Sunday, 18 November 2007

Micol Assaël: Chizhevsky Lessons - Valentina Ravaglia

Micol Assaël, Chizhevsky Lessons

Kunsthalle Basel, 14 April– 16 June 2007


I had an electrifying encounter last summer (excuse the pun). I had heard about Micol Assaël, a young Italian artist who appeared out of nowhere to participate in two editions of the Venice’s Biennale (2003 and 2005), but never had a chance to experience any of her disquieting installations, using obsolete science lab equipments to apply even more obsolete scientific theories in works that take the form of resilience experiments conducted directly on the visiting public.

Taking the idea of aesthetic experience quite literally, her enveloping environments have a tactile quality that hits the beholder in an unexpected, almost violent way.

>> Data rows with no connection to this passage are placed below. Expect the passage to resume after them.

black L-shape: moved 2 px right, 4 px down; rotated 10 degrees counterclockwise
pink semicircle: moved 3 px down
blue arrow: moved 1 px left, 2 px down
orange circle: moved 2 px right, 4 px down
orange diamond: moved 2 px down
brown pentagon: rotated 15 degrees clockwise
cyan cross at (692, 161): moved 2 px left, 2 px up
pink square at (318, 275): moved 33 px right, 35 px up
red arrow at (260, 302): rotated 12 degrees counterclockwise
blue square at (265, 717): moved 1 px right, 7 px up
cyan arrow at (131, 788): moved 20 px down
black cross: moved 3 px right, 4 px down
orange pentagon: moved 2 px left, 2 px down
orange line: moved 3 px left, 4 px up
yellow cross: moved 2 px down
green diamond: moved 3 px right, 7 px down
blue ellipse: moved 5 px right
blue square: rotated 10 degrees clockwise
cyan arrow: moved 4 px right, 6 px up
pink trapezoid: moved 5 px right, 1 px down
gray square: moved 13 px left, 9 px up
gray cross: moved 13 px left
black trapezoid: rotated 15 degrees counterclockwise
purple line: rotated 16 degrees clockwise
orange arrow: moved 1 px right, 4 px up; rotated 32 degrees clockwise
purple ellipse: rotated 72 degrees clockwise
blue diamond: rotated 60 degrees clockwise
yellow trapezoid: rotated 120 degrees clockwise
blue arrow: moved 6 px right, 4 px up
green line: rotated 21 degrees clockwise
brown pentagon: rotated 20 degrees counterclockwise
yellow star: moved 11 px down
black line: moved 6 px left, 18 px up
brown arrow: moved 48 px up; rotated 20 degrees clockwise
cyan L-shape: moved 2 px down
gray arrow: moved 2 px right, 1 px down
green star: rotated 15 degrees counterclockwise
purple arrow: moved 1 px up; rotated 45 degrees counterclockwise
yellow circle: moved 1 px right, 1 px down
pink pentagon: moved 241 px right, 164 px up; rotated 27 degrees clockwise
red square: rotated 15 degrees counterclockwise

Even if you are aware of the nature of Assaël’s work, even if a sign posted outside the installation room warns you about its real potential danger, you still don’t expect to feel so very uneasy, once you enter the seemingly empty space of the Basel Kunstalle’s largest room. For the Chizhevsky Lessons, Assaël has suspended a series of copper panels to the room’s vaulted ceiling, high enough for the visitors not to be able to touch them, but still close enough to feel them. Feel, as their function is to give air particles a negative charge, thanks to a customised power generator hanging nearby, turning the whole room into an electrostatic chamber. This physical phenomenon is well known to all of us: it happens when we rub our skin against certain kinds of fabric, when we brush our hair or when we get those small, annoying electric shocks when getting out of a car: in general, whenever we touch someone or something that carries an opposite charge. Only here this magnetism is inescapable, surrounds everything and everyone, and is clearly perceivable as something unnatural. “By no means touch the face of another visitor (especially the eyes)”, the sign outside the door said, but if my first reaction was a puzzled smile, here the tension is real – and it seriously made me feel nervous and uncomfortable. I had to walk out quickly and take a deep breath.

Alexander Chizhevsky was a Russian physicist who studied the interactions between electrostatic fields and the human psyche, testing ionised air on people as a way to find correlations “between solar activity and significant historical events such as wars and revolutions” (I have to quote the press release on this, as I am not very familiar with Chizhevsky’s theories, as probably the vast majority of the exhibition visitors). But the fascination of Micol Assaël with obscure scientific speculations is little more than an excuse to recreate a state of mind – that of danger, of fear, of anxiety, which an increasingly technological warfare industry has perfected as its major byproduct. It doesn’t matter if the technology comes from centuries, decades or minutes ago – fear is universal, and industry has especially progressed in response to military needs and consequent research funds, in the West as well as in the East.

Micol Assaël’s art is about willingly taking a risk, inviting us to explore the darker sides of our psyche, and of science and technology (and its history) as part of our everyday life. Her works are strong and haunting, complex but extremely simple in their emotional outcome. It is the poetics of sublime directly applied to the beholder’s nervous system. All this, with a minimal-oriented, rusty industrial retrò appeal, whereas the formal aspects are absolutely secondary in the weight of the work. The result might not be particularly original in its visual dimension, but it is remarkably thought-provoking in its physical and psychological implications. It is the type of work that can cause a kind of subtler shock-effect, going from your skin to your mind, and not vice versa.